Central government employees and pensioners eagerly await a key announcement this July—the next revision of Dearness Allowance (DA) under the 7th Pay Commission. After a modest 2% hike in January 2025, which brought the DA to 55%, expectations are high for a more substantial increase this time. Backed by recent inflation data, there’s growing optimism that a bigger DA boost is on the horizon.
In the last adjustment cycle (January–June 2025), the central government approved only a 2% DA hike—the lowest increment in nearly 78 months. This came as a disappointment to millions of government employees and retirees.
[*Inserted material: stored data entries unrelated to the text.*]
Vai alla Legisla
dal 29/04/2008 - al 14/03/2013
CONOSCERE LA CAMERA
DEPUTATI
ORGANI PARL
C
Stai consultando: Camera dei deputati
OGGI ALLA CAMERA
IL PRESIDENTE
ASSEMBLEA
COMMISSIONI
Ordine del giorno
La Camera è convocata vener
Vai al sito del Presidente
However, all eyes are now on the July–December 2025 DA revision, expected to be the final one under the 7th Pay Commission before the transition to the 8th Pay Commission begins.
This upcoming DA hike is especially significant because it marks the conclusion of the current pay commission’s cycle. The 7th Pay Commission is set to expire on 31 December 2025, and while the 8th Pay Commission is expected to take over, its implementation from January 2026 is still uncertain due to a lack of clear progress.
The Dearness Allowance (DA) is calculated based on the Consumer Price Index for Industrial Workers (CPI-IW) over a 12-month average. The Labour Bureau’s March 2025 data showed a 0.2-point increase in the CPI-IW, reaching 143.0, a modest improvement compared to the preceding months.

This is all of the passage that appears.